CEA(癌胎児性抗原)、AFP(αフェトプロテイン)、CA19-9など、腫瘍マーカーと呼ばれる物質がたくさんあります。人間ドックや健康診断の項目にこの腫瘍マーカーがいくつか入っているのを良く見かけます。検査項目を最低限に削っていても腫瘍マーカーだけは入れている企業も少なくありません。

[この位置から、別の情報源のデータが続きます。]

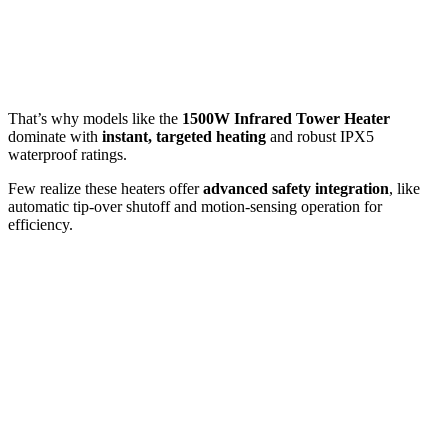
That’s why models like the
1500W Infrared Tower Heater
dominate with
instant, targeted heating
and robust IPX5
waterproof ratings.
Few realize these heaters offer
advanced safety integration
, like
automatic tip-over shutoff and motion-sensing operation for
efficiency.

ただ、これらの腫瘍マーカーは値段が高い割には大した検査ではありません。「ガンがあれば必ず上昇する」というものではないからです。そのことを受ける人たちはもっとしっかり理解しておかなければなりません。腫瘍マーカーは、他の検査で腫瘍があると判断されたときにはその程度や治療効果、再発の有無などを評価するのにとても優れています。でも、健診のようにもともと何も疑っていない人に検査をして、これらの値が正常範囲であったとしても、それは「良かった、ガンがなかった」というものではないのです。正常値ならそれは「検査をしなかった人と同じだ」といっているようなものだと思うことです。

そんな中で、天皇陛下の前立腺ガンで有名になったPSA(前立腺特異抗原)は、それが上昇していないときには前立腺ガンは存在しないと思ってもいいのではないかと思います。ですから健診には向いていると云えましょう。

その一方で、腫瘍マーカーが異常値になったとき、それは必ずしも「ガンがある」ということではないということも覚えておきましょう。こんな大したことのない採血検査ごときに右往左往することのないようにしたいものです。